# Pontiac 400 Mechanical Oil Pressure Gauge



## jtwoods4 (Dec 22, 2011)

Hey guys, 

I am trying to install a Mechanical Oil Pressure Gauge on my 1972 400 engine. I want to plumb the gauge into the oil passage that is right next to the distributor. This passage is normally blocked off with a 31/48-inch-diameter pipe plug with a recessed Alan head.

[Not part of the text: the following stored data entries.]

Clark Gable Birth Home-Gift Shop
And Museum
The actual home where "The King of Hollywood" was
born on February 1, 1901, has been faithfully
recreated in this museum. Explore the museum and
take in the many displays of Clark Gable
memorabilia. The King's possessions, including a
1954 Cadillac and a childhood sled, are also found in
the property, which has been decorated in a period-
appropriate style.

I am having the hardest time finding a gauge that comes with the correct NPT adapters to connect to this location. How the hell do I connect the gauge to this location? If you have done this please tell me the gauge kit you ordered and what NPT adapters you used.

Thanks
John


----------



## Pontiacpurebrred (Jun 22, 2011)

Might be no help at all but I've never seen one plumbed there. I've always plumbed it off the filter housing and that's what I've always seen. Hopefully someone who's more familiar with your request can help.


----------



## PontiacJim (Dec 29, 2012)

That is where I located mine. Supposed to get a better oil pressure reading. I think I used the fitting that was included -plastic oil line and fitting. I did not have any problems, it screwed right in. Try NAPA autoparts as they sometimes have brass fittings or possibly another line kit. Last resort, email the tech guys at Summit or Jegs and see what they might suggest? It should not be a problem.


----------



## RunninLeMans (Apr 3, 2014)

Me, too, you can use a standard brass tee and nipple off the filter housing if you want to keep the warning light operational.


----------



## VA67GTO (Apr 26, 2014)

I too plan on using hooking the mechanical oil pressure gauge near the filter. I just hope I can use a T or something and keep the current electronic gauge working with the mechanical.


----------



## MrMootsie (Sep 14, 2012)

RunninLeMans said:


> Me, too, you can use a standard brass tee and nipple off the filter housing if you want to keep the warning light operational.



That's exactly what I did. Easy. 


Sent from AutoGuide.com App


----------



## ALKYGTO (Mar 29, 2010)

X 65,000. JT, you'll want to put that as close as possible to the oil pump. :cheers


----------